The work-study program is a student aid program that is funded by the federal government. The federal work-study program provides jobs for college student as a way for them to make money to pay for the education expenses.

These students are placed, if possible, in jobs that are related to their field of study. When I was involved in the program, most of the work-study jobs were on campus and were the type of jobs where you were able to study while you were working, making it a win-win situation for both the employee and the employer.

You will be paid at least the state minimum wage and sometimes more depending on the job. Keep in mind this is a government funding award and when you reach the amount you were awarded, you will be done working. The amount you are awarded depends on when you apply, your school’s funding level and your need.

You must be paid a minimum of once a month and you can be paid either hourly or a salary depending on the type of job you are holding.

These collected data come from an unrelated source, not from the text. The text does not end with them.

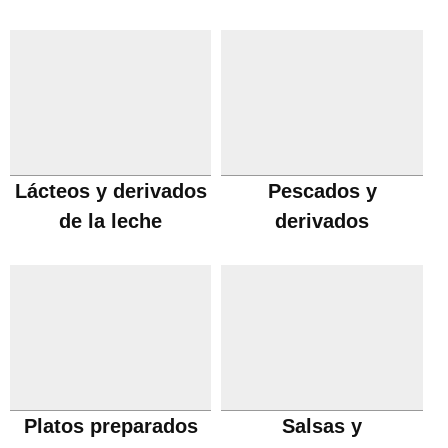
Lácteos y derivados
Pescados y
de la leche
derivados
Platos preparados
Salsas y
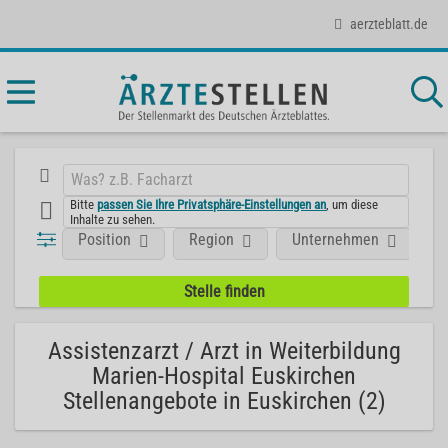
aerzteblatt.de
Bitte
passen Sie Ihre Privatsphäre-Einstellungen an
, um diese
Inhalte zu sehen.
Position
Region
Unternehmen
F
Assistenzarzt / Arzt in Weiterbildung
Marien-Hospital Euskirchen
Stellenangebote in Euskirchen (2)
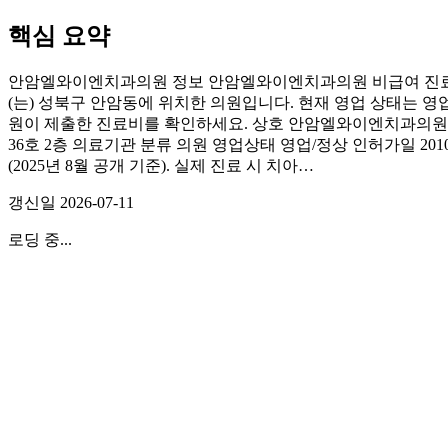
핵심 요약
안암엘와이엔치과의원 정보 안암엘와이엔치과의원 비급여 진료비
(는) 성북구 안암동에 위치한 의원입니다. 현재 영업 상태는 영업
원이 제출한 진료비를 확인하세요. 상호 안암엘와이엔치과의원 도로명
36호 2층 의료기관 분류 의원 영업상태 영업/정상 인허가일 
(2025년 8월 공개 기준). 실제 진료 시 치아…
갱신일
2026-07-11
로딩 중...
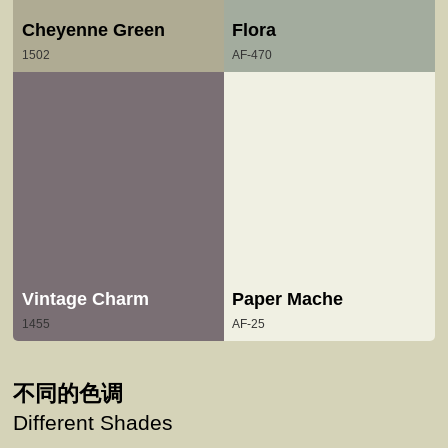
Cheyenne Green
Flora
1502
AF-470
Vintage Charm
Paper Mache
1455
AF-25
不同的色调
Different Shades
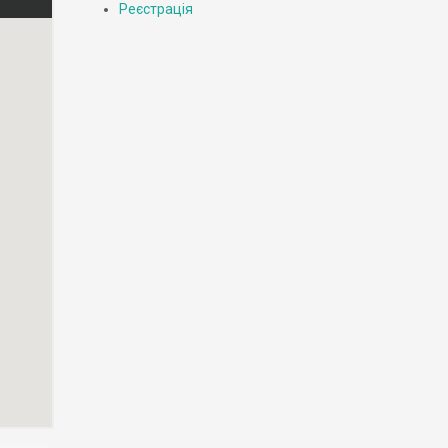
Реєстрація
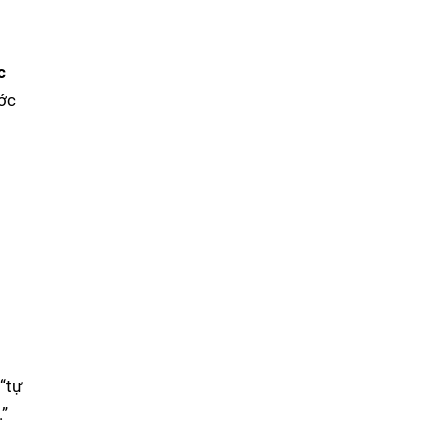
c
ước
“tự
.”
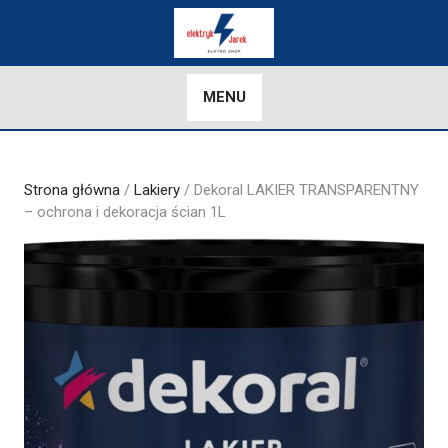
Skip
to
content
MENU
Strona główna
/
Lakiery
/ Dekoral LAKIER TRANSPARENTNY
– ochrona i dekoracja ścian 1L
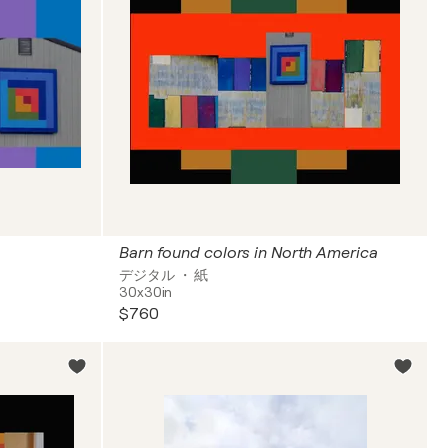
Barn found colors in North America
デジタル ・ 紙
30x30in
$760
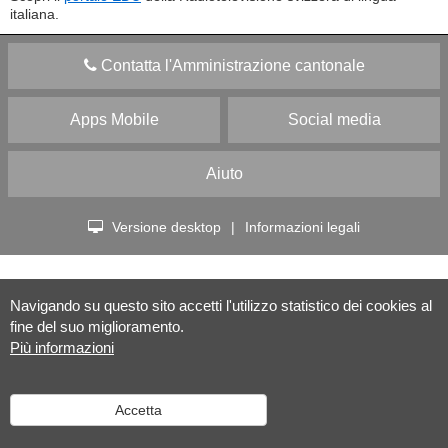
italiana.
Contatta l'Amministrazione cantonale
Apps Mobile
Social media
Aiuto
Versione desktop
|
Informazioni legali
Navigando su questo sito accetti l'utilizzo statistico dei cookies al
fine del suo miglioramento.
Più informazioni
Accetta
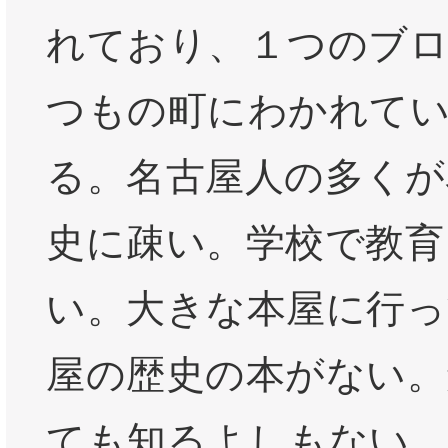
れており、１つのブ
つもの町にわかれて
る。名古屋人の多くが
史に疎い。学校で教育
い。大きな本屋に行っ
屋の歴史の本がない。
ても知るよしもない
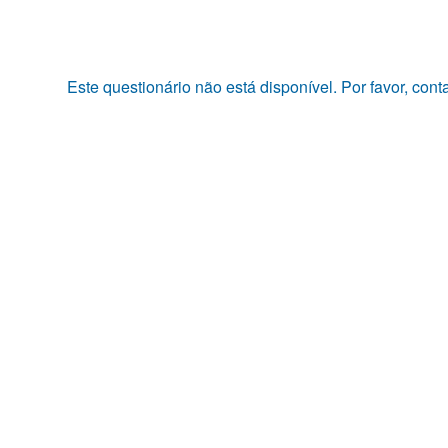
Pular
para
o
conteúdo
Este questionário não está disponível. Por favor, con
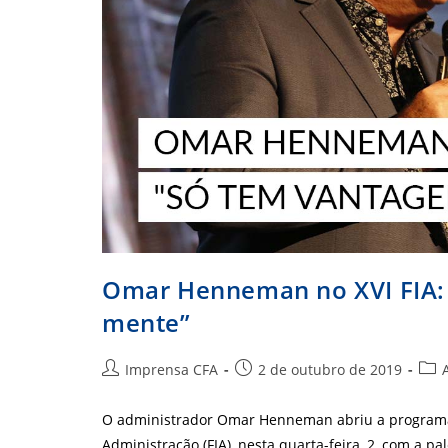
Omar Henneman no XVI FIA:
mente”
Autor
Post
Cate
Imprensa CFA
2 de outubro de 2019
do
publicado:
do
post:
post
O administrador Omar Henneman abriu a programaç
Administração (FIA), nesta quarta-feira, 2, com a 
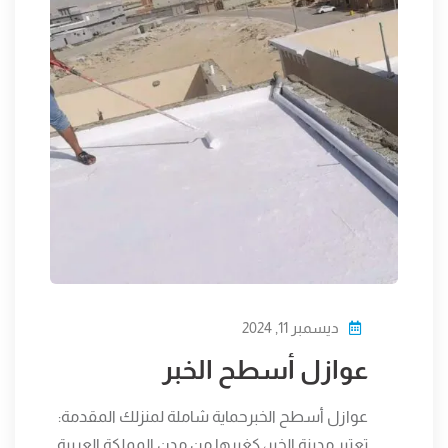
ديسمبر 11, 2024
عوازل أسطح الخبر
عوازل أسطح الخبرحماية شاملة لمنزلك المقدمة:
تعتبر مدينة الخبر، كغيرها من مدن المملكة العربية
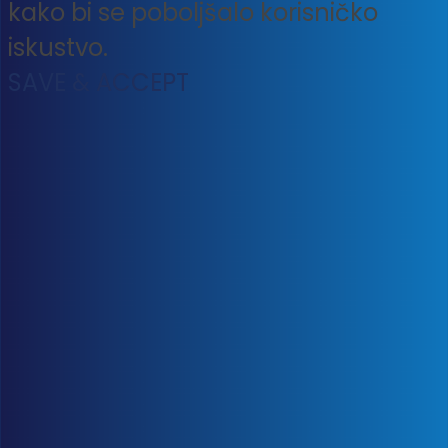
kako bi se poboljšalo korisničko
iskustvo.
SAVE & ACCEPT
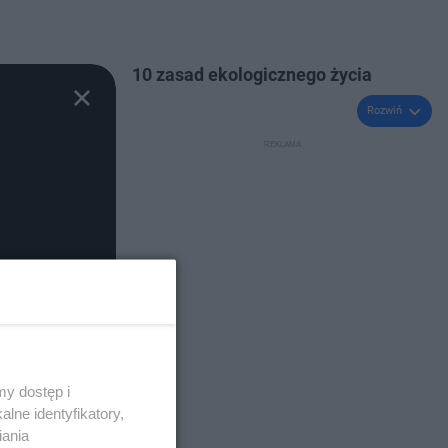
10 zasad ekologicznego życia
Rozwiń
y dostęp i
lne identyfikatory,
iania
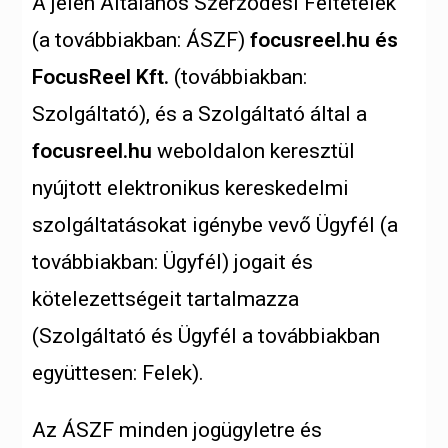
A jelen Általános Szerződési Feltételek
(a továbbiakban: ÁSZF)
focusreel.hu és
FocusReel Kft.
(továbbiakban:
Szolgáltató), és a Szolgáltató által a
focusreel.hu
weboldalon keresztül
nyújtott elektronikus kereskedelmi
szolgáltatásokat igénybe vevő Ügyfél (a
továbbiakban: Ügyfél) jogait és
kötelezettségeit tartalmazza
(Szolgáltató és Ügyfél a továbbiakban
együttesen: Felek).
Az ÁSZF minden jogügyletre és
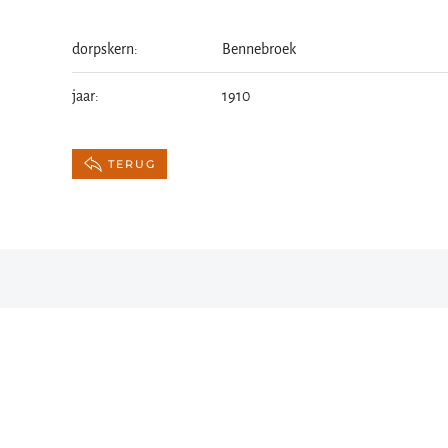
dorpskern:
Bennebroek
jaar:
1910
TERUG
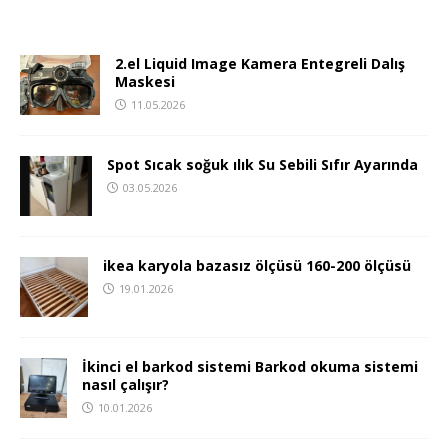
2.el Liquid Image Kamera Entegreli Dalış
Maskesi
11.05.2026
Spot Sıcak soğuk ılık Su Sebili Sıfır Ayarında
03.05.2026
ikea karyola bazasız ölçüsü 160-200 ölçüsü
19.01.2026
İkinci el barkod sistemi Barkod okuma sistemi
nasıl çalışır?
10.01.2026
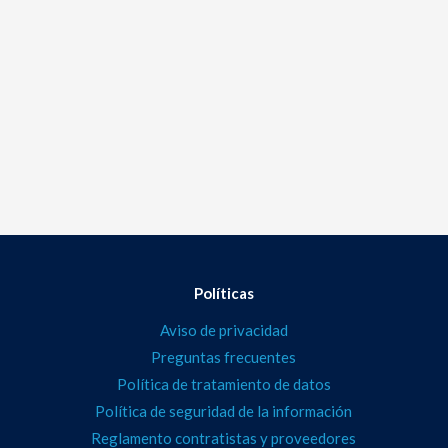
Políticas
Aviso de privacidad
Preguntas frecuentes
Política de tratamiento de datos
Política de seguridad de la información
Reglamento contratistas y proveedores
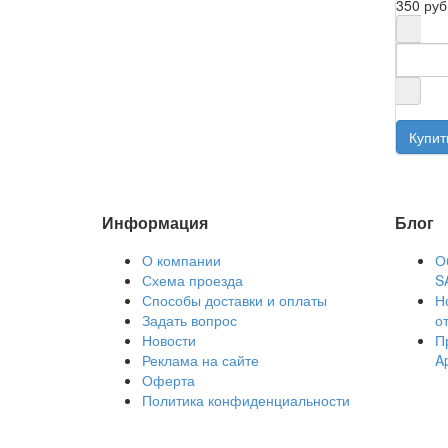
350 руб
Информация
Блог
О компании
О
Схема проезда
S
Способы доставки и оплаты
Н
Задать вопрос
о
Новости
П
Реклама на сайте
A
Оферта
Политика конфиденциальности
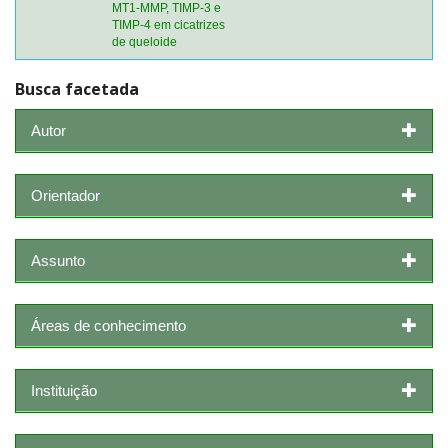
MT1-MMP, TIMP-3 e
TIMP-4 em cicatrizes
de queloide
Busca facetada
Autor
Orientador
Assunto
Áreas de conhecimento
Instituição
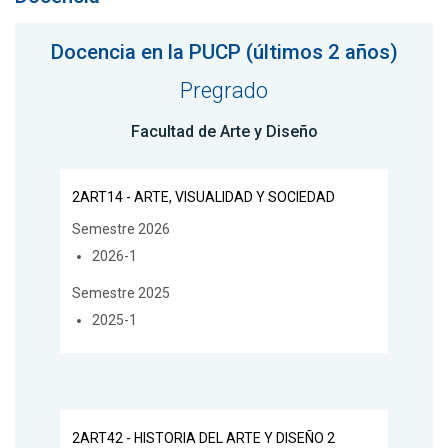
Docencia en la PUCP (últimos 2 años)
Pregrado
Facultad de Arte y Diseño
2ART14 - ARTE, VISUALIDAD Y SOCIEDAD
Semestre 2026
2026-1
Semestre 2025
2025-1
2ART42 - HISTORIA DEL ARTE Y DISEÑO 2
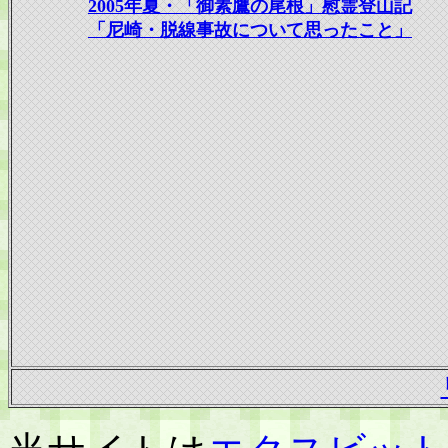
2005年夏・「御素鷹の尾根」慰霊登山記
「尼崎・脱線事故について思ったこと」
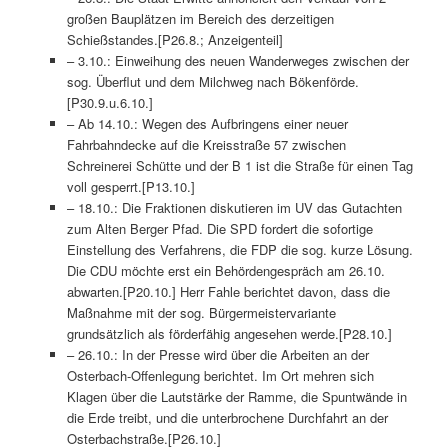
großen Bauplätzen im Bereich des derzeitigen
Schießstandes.[P26.8.; Anzeigenteil]
– 3.10.: Einweihung des neuen Wanderweges zwischen der
sog. Überflut und dem Milchweg nach Bökenförde.
[P30.9.u.6.10.]
– Ab 14.10.: Wegen des Aufbringens einer neuer
Fahrbahndecke auf die Kreisstraße 57 zwischen
Schreinerei Schütte und der B 1 ist die Straße für einen Tag
voll gesperrt.[P13.10.]
– 18.10.: Die Fraktionen diskutieren im UV das Gutachten
zum Alten Berger Pfad. Die SPD fordert die sofortige
Einstellung des Verfahrens, die FDP die sog. kurze Lösung.
Die CDU möchte erst ein Behördengespräch am 26.10.
abwarten.[P20.10.] Herr Fahle berichtet davon, dass die
Maßnahme mit der sog. Bürgermeistervariante
grundsätzlich als förderfähig angesehen werde.[P28.10.]
– 26.10.: In der Presse wird über die Arbeiten an der
Osterbach-Offenlegung berichtet. Im Ort mehren sich
Klagen über die Lautstärke der Ramme, die Spuntwände in
die Erde treibt, und die unterbrochene Durchfahrt an der
Osterbachstraße.[P26.10.]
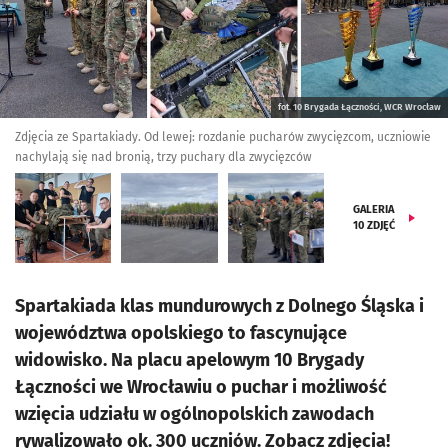
fot. 10 Brygada Łączności, WCR Wrocław
Zdjęcia ze Spartakiady. Od lewej: rozdanie pucharów zwycięzcom, uczniowie
nachylają się nad bronią, trzy puchary dla zwycięzców
GALERIA
10
ZDJĘĆ
Spartakiada klas mundurowych z Dolnego Śląska i
województwa opolskiego to fascynujące
widowisko. Na placu apelowym 10 Brygady
Łączności we Wrocławiu o puchar i możliwość
wzięcia udziału w ogólnopolskich zawodach
rywalizowało ok. 300 uczniów. Zobacz zdjęcia!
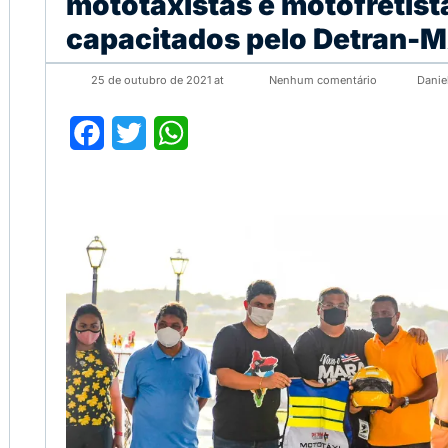
mototaxistas e motofretist
capacitados pelo Detran-
25 de outubro de 2021 at
Nenhum comentário
Danie
Facebook
Twitter
WhatsApp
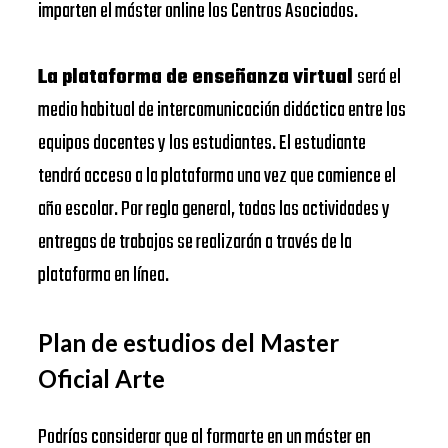
imparten el máster online los Centros Asociados.
La plataforma de enseñanza virtual
será el
medio habitual de intercomunicación didáctica entre los
equipos docentes y los estudiantes. El estudiante
tendrá acceso a la plataforma una vez que comience el
año escolar. Por regla general, todas las actividades y
entregas de trabajos se realizarán a través de la
plataforma en línea.
Plan de estudios del Master
Oficial Arte
Podrías considerar que al formarte en un máster en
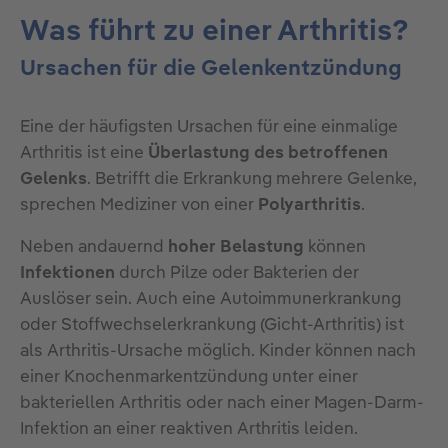
Was führt zu einer Arthritis?
Ursachen für die Gelenkentzündung
Eine der häufigsten Ursachen für eine einmalige
Arthritis ist eine
Überlastung des betroffenen
Gelenks
. Betrifft die Erkrankung mehrere Gelenke,
sprechen Mediziner von einer
Polyarthritis
.
Neben andauernd
hoher Belastung
können
Infektionen
durch Pilze oder Bakterien der
Auslöser sein. Auch eine Autoimmunerkrankung
oder Stoffwechselerkrankung (Gicht-Arthritis) ist
als Arthritis-Ursache möglich. Kinder können nach
einer Knochenmarkentzündung unter einer
bakteriellen Arthritis oder nach einer Magen-Darm-
Infektion an einer reaktiven Arthritis leiden.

Your income will be paid directly to you unless you specify otherwise.

You can be employed either off campus or on campus, although the biggest majority of the work-study jobs are positions offered through the university. Work-study jobs are also available through public agencies and private nonprofit organizations. Most off campus jobs are community based jobs. Your school may have agreements with other private for profit companies, but most of these jobs will be positions that are going to be in your chosen field of study.

One of the benefits of working through the federal work-study program is your work hours are scheduled around your class schedule and other school activities and your hours are usually part time to allow you time to complete studies outside of class work.

The federal work-study program is a great way to make some extra money for school. This program is normally used in conjunction with other programs for funding your education. The work-study program is never going to be enough to put you through school without additional funding.

The work-study program will give you a good start towards your education and it will also give you a chance to see what it is like being out in the work force and it will give you a head start gaining work experience that you will need after you graduate.

Marjorie Salada is the owner of a website that conatins information on direct student loans, alternative student loans and student loan consolidation.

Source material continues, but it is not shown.